My Review of "The Myth of an Afterlife"

#41
Ian,

Thanks for that review - you certainly saved me possibly buying the book itself - though frankly I kind of know the 'mechanics' of such books by now - ignore all the problems with materialism (the problems that ultimately lead to bizarre notions such as the idea that people don't really have free will) and then assume that there actually is a scientific theory of consciousness, even as other scientists are wringing their hands about the mystery of consciousness!

I was particularly interested in your link relating to new research split brain patients:

https://www.sciencedaily.com/releases/2017/01/170125093823.htm

This is not only interesting in itself, but it also shows how cautious one must be about interpreting scientific research in general. It is too easy to think of science as a growing set of discoveries, each of which has been 'proved' by peer review. In reality it is a back and forth process in which evidence for a particular idea may turn out to be contradictory or wrong.

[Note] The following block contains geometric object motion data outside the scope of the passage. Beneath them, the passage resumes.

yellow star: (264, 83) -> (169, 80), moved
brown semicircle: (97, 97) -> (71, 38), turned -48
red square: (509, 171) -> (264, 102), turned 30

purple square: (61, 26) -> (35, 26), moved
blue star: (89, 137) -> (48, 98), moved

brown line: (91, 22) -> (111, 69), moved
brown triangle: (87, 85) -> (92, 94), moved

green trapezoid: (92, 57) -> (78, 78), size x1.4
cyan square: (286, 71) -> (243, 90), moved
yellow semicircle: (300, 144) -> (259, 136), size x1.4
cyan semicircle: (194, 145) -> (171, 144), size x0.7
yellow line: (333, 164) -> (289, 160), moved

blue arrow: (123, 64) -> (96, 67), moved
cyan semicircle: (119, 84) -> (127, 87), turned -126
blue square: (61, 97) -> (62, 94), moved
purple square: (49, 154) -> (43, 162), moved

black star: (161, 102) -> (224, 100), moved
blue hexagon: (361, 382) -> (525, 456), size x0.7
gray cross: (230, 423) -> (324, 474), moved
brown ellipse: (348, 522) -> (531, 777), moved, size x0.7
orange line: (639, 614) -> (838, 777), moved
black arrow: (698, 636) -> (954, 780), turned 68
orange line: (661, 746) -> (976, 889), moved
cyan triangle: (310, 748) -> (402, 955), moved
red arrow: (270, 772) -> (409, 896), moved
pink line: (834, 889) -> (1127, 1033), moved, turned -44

The book had to include NDE's, but I was a bit surprised that they also discussed reincarnation. That evidence is really fascinating, and it would seem they made little effort to refute the actual evidence - just try to argue it away on pretty spurious 'logical' grounds!

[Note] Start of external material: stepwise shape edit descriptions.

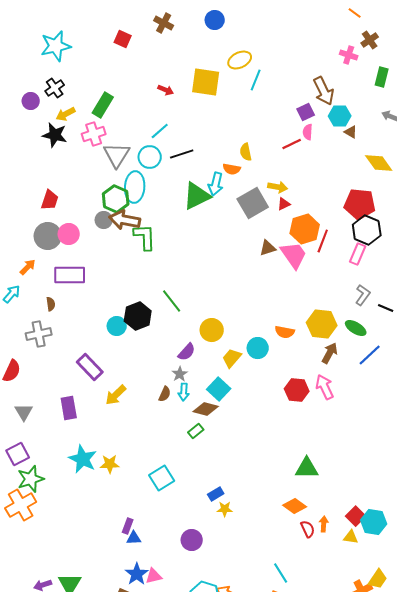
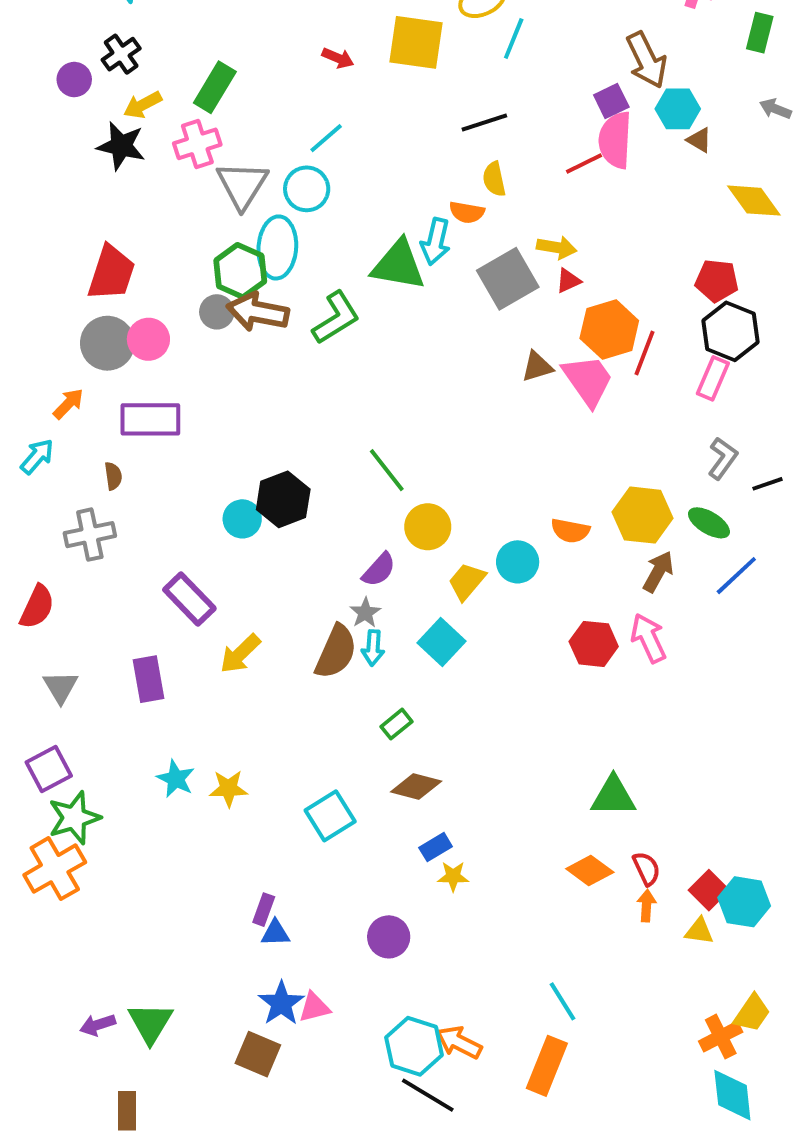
pink semicircle: (308, 132) -> (615, 140), size x1.8
black line: (182, 154) -> (484, 122), moved
green triangle: (197, 196) -> (398, 265), turned 36
red trapezoid: (50, 200) -> (111, 273), size x1.4
red pentagon: (360, 204) -> (717, 281), size x0.7
green L-shape: (145, 237) -> (336, 318), moved, turned 60
green line: (172, 301) -> (387, 470), moved
black line: (386, 308) -> (768, 484), turned -42
brown semicircle: (165, 394) -> (336, 652), size x1.8
brown diamond: (206, 409) -> (416, 787), moved
cyan star: (83, 459) -> (176, 779), size x0.7
red semicircle: (308, 529) -> (646, 869), moved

I am yet to tackle the longer version of your review.

David
 
#42
I kind of know the 'mechanics' of such books by now - ignore all the problems with materialism (the problems that ultimately lead to bizarre notions such as the idea that people don't really have free will) and then assume that there actually is a scientific theory of consciousness, even as other scientists are wringing their hands about the mystery of consciousness!
An excellent succinct summary!
 
#43
What we do, what we experience, needn't be because of some grand purpose or ultimate end . .at least not in the narrow sense you're conceiving it. It's a very narrow minded, naive simplistic view I think. Our everyday lives, our everyday activities, can be purely for the sake of it, for the raw experience, not necessarily because it makes me a more enlightened soul or whatever.

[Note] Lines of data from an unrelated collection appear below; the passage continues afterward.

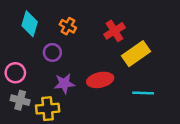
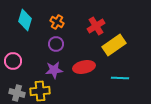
purple circle: (52, 52) -> (56, 44), moved
gray cross: (20, 100) -> (17, 93), moved

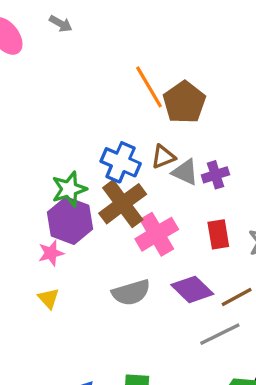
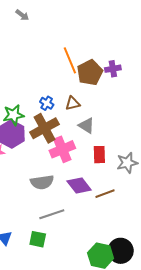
blue cross: (121, 162) -> (47, 103), size x0.6
gray triangle: (185, 172) -> (86, 126), moved
purple cross: (215, 175) -> (113, 69), moved
gray line: (220, 334) -> (52, 214), moved

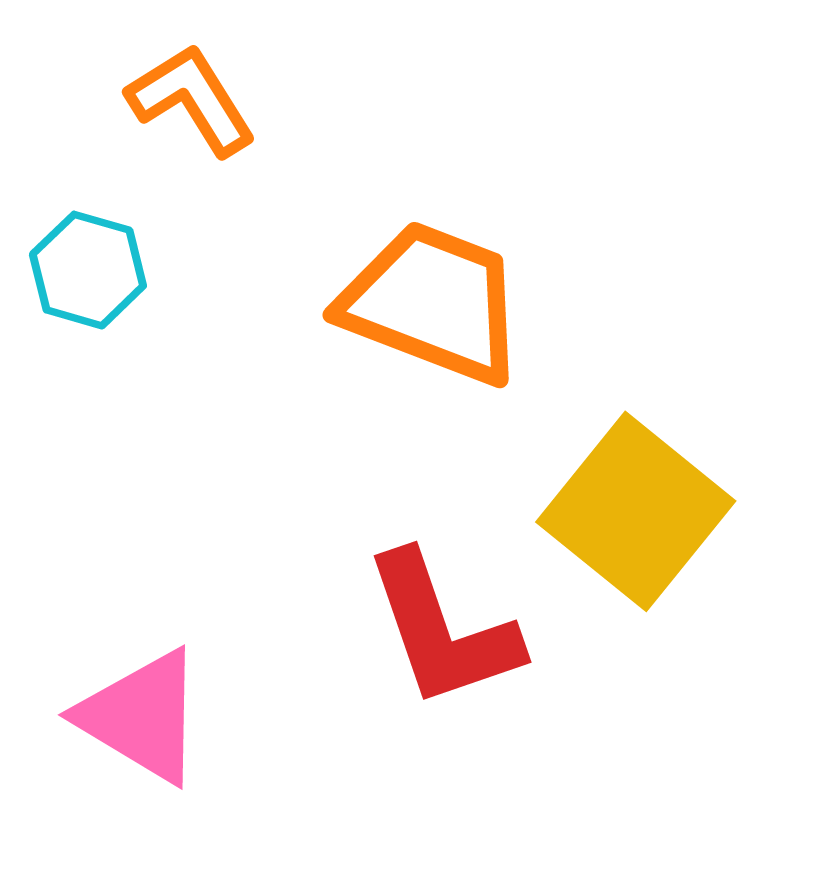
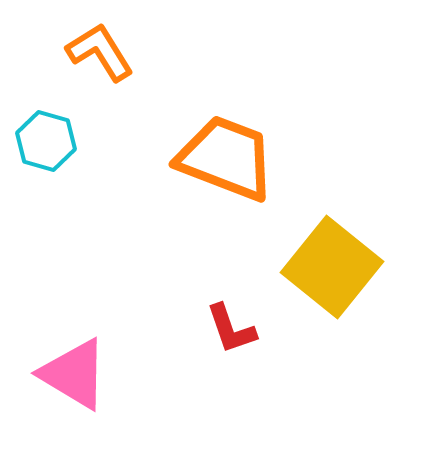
red L-shape: (442, 630) -> (231, 329), size x0.6

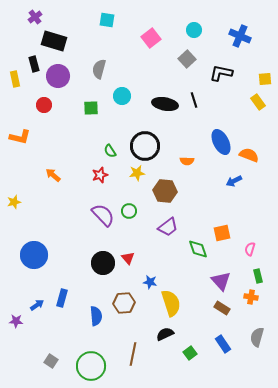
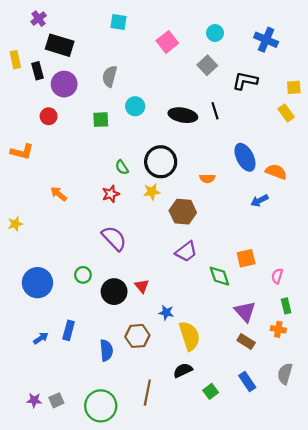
yellow rectangle: (15, 79) -> (15, 60), moved
green circle: (129, 211) -> (83, 275), moved
purple star: (16, 321) -> (34, 400), moved
gray square: (51, 361) -> (56, 400), turned 32

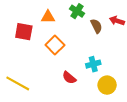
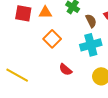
red square: (24, 32) -> (23, 13), moved
cyan cross: (93, 64) -> (91, 45), moved, size x1.5

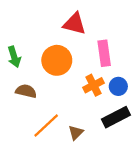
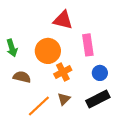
orange cross: (93, 85) -> (63, 72), moved
brown triangle: (76, 133) -> (64, 99), moved

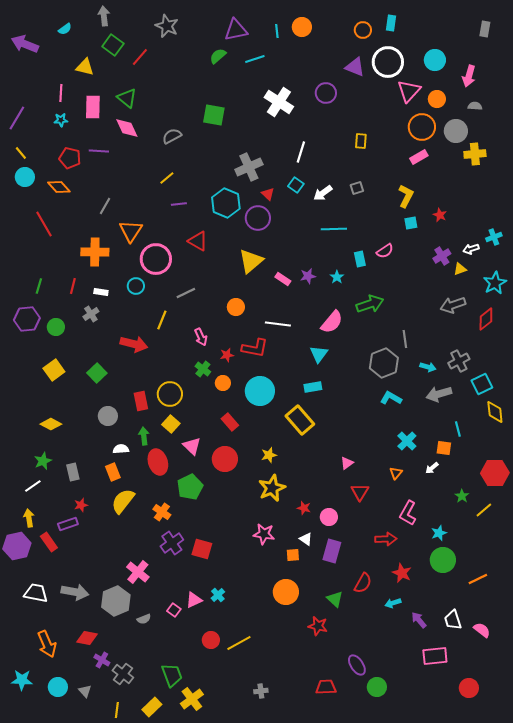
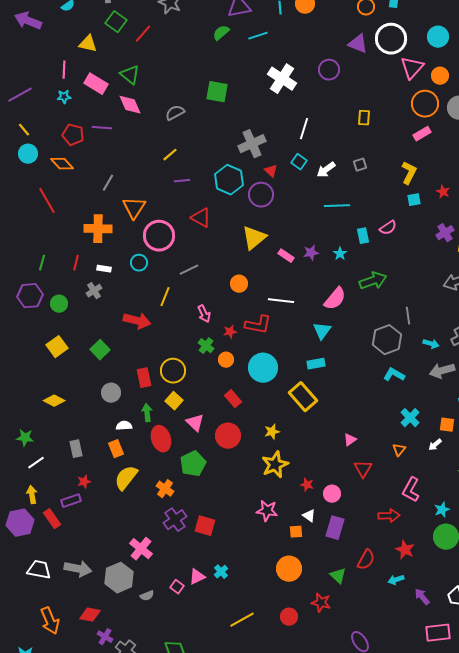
pink rectangle: (93, 107) -> (96, 84), turned -60
purple line: (17, 118) -> (20, 95), turned 30
green star: (43, 461) -> (25, 438), moved, turned 30
red circle: (211, 640) -> (289, 617), moved

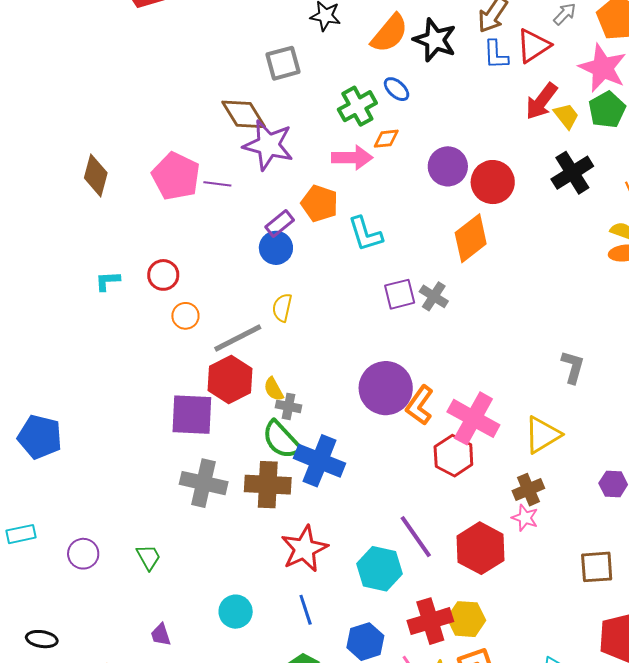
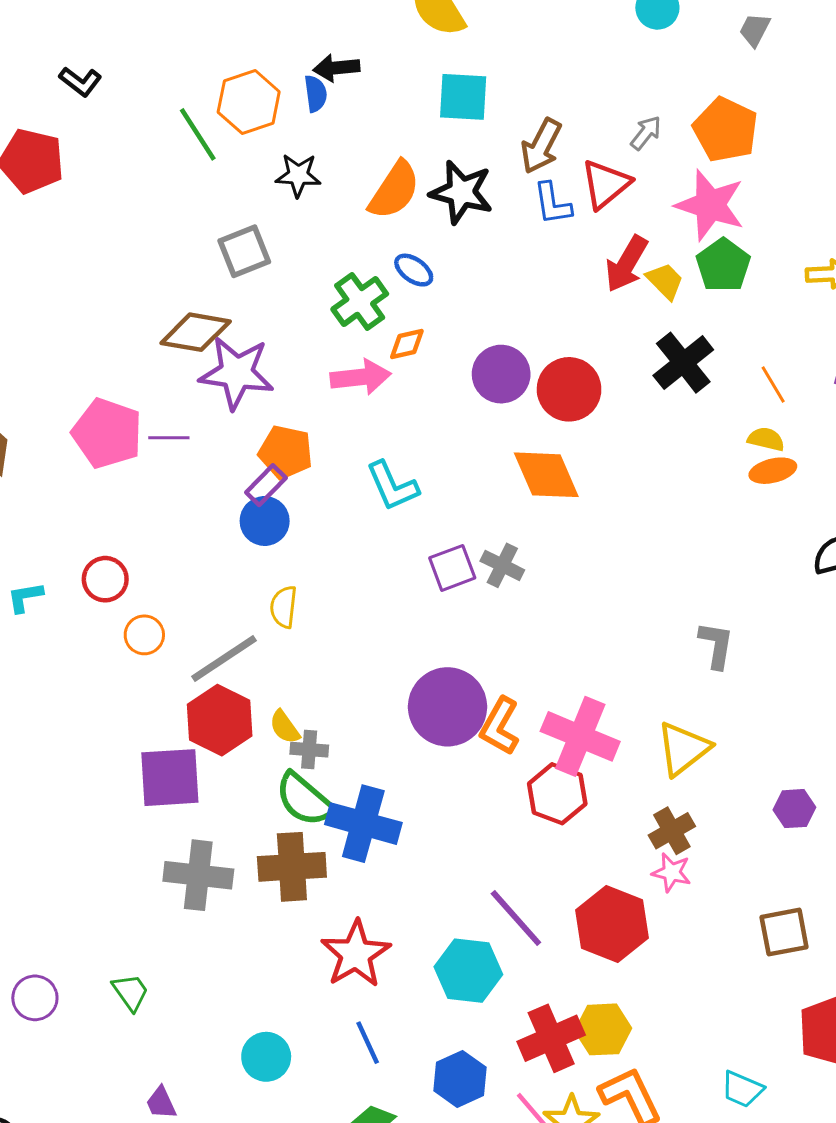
brown diamond: (244, 114) -> (196, 332), turned -42
orange pentagon: (320, 203) -> (286, 452), moved
orange diamond: (471, 238) -> (546, 475), turned -69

I reject this dichotomy that either our lives are a process of soul-making, or our lives and the Universe are ultimately absurd and we've just here for the ride until eternal darkness descends upon us.
It would be great if you could expand on that. The ultimate purpose of life is almost as obscure (at least to me) as it always was. I mean is it possible that people come to experience an earth life rather as we might endure a frightening horror film or roller coaster ride?

David
 
#44
It would be great if you could expand on that. The ultimate purpose of life is almost as obscure (at least to me) as it always was. I mean is it possible that people come to experience an earth life rather as we might endure a frightening horror film or roller coaster ride?

David
I don't know if I can. This is one of those few questions where I'm floundering. I reject the purpose of life is to make as much money as possible because it means nothing in the end. But I'm also leery with this suggestion that we're living this life to learn specific lessons in order to become a more enlightened soul. Sounds too much like school to me!

I doubt I was explicitly put into this physical reality, and born into the body I was, due to some decision by some external conscious entity that it's in my best interests. I think it's maybe something more like my internal psychological make-up "gravitated" me to be born where I was.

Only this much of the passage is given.